LiteraLivre Vl. 3 - nº 16 – Jul./Ago. de 2019
Despedida
Íris Cavalcante
Fortaleza/CE
Divórcio era o único assunto de que Lisa e Mário tratavam nos últimos dias,
entre emoções contidas ou extravasadas, papéis, assinaturas, avaliação de bens,
reunião com advogados e visitas cartoriais.
Eram seis da manhã. Lisa dormira mal e o rosto não trazia o costumeiro viço.

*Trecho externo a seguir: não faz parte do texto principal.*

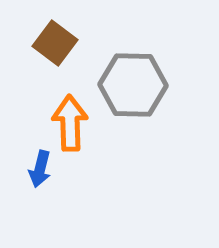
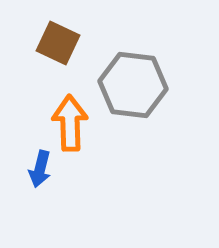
brown square: moved 3 px right; rotated 12 degrees counterclockwise
gray hexagon: rotated 6 degrees clockwise
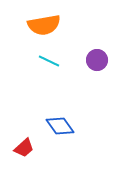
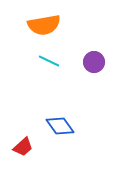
purple circle: moved 3 px left, 2 px down
red trapezoid: moved 1 px left, 1 px up
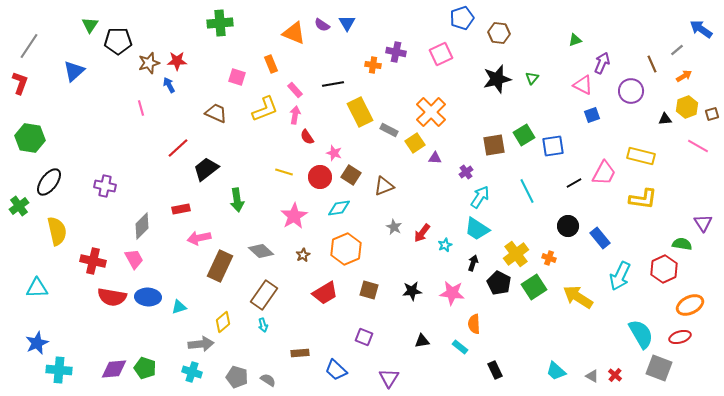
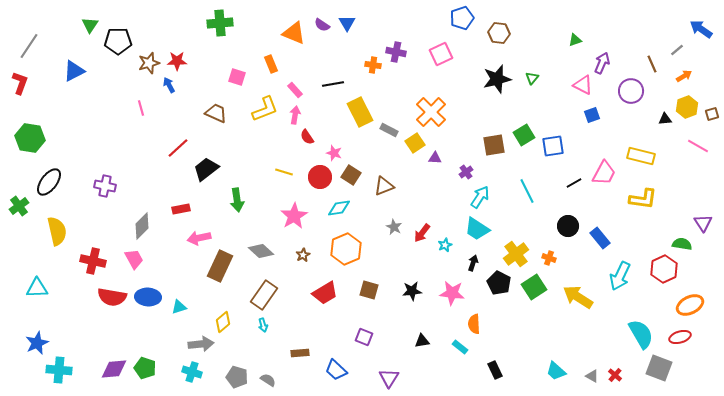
blue triangle at (74, 71): rotated 15 degrees clockwise
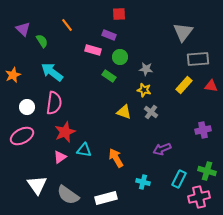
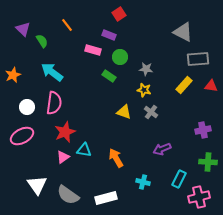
red square: rotated 32 degrees counterclockwise
gray triangle: rotated 40 degrees counterclockwise
pink triangle: moved 3 px right
green cross: moved 1 px right, 9 px up; rotated 12 degrees counterclockwise
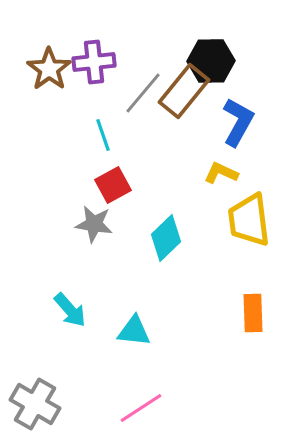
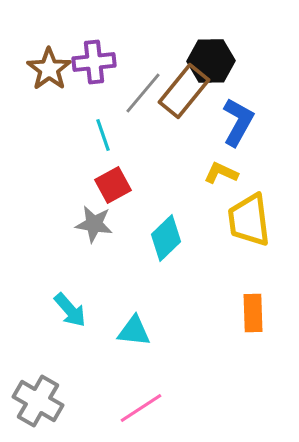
gray cross: moved 3 px right, 3 px up
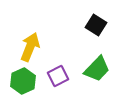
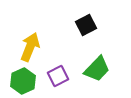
black square: moved 10 px left; rotated 30 degrees clockwise
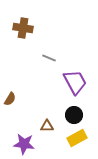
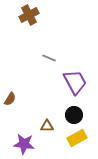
brown cross: moved 6 px right, 13 px up; rotated 36 degrees counterclockwise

Precisavam falar tranquilamente sobre detalhes jurídicos, mas ela não queria
discutir sobre isso num ambiente formal ou tumultuado demais, muito menos na
presença dos filhos. Veio de Mário a proposta de encontrá-la à beira mar. E havia
urgência.
Já moravam em casas separadas. Mário arrumava-se na impessoalidade de
um flat. Lisa continuava morando no mesmo apartamento do Meireles, que
dividiram por mais de vinte anos. Lá criaram os filhos e viveram o que há de
melhor e pior no casamento. Foram felizes e infelizes, mas infelizes não
precisavam ser para sempre — pensava Lisa.
Ela inspirava todo o ar possível aos pulmões, mas nada aliviava a aflição.
Lisa tomou o café sem muito ânimo e desceu até a praia em passos tímidos,
observando a assimetria entre as casas antigas que sobreviviam em meio aos
prédios modernos. Lembrou-se de quantas vezes fizeram esse percurso juntos,
tratando de contas a pagar e pequenas implicâncias comuns entre casais.
Mário a esperava na Ponte dos Ingleses, um lugar bucólico de onde
costumavam contemplar o crepúsculo, em tempos de felicidade. Era um dos
prazeres do casal, antes ou após uma caminhada, fosse manhã ou fosse tarde.
Num golpe de sorte, também poderiam deslumbrar-se com a dança de
imprevistos golfinhos sob a ponte, em estado de abandono, mas a avaria e as
pichações nas armações de madeira não inibiam a beleza do cenário.
Ele usava um suéter azul sobre a camiseta, prevenindo-se do incomum frio
que fazia naquela cidade tropical e demonstrava certa casmurrice na expressão.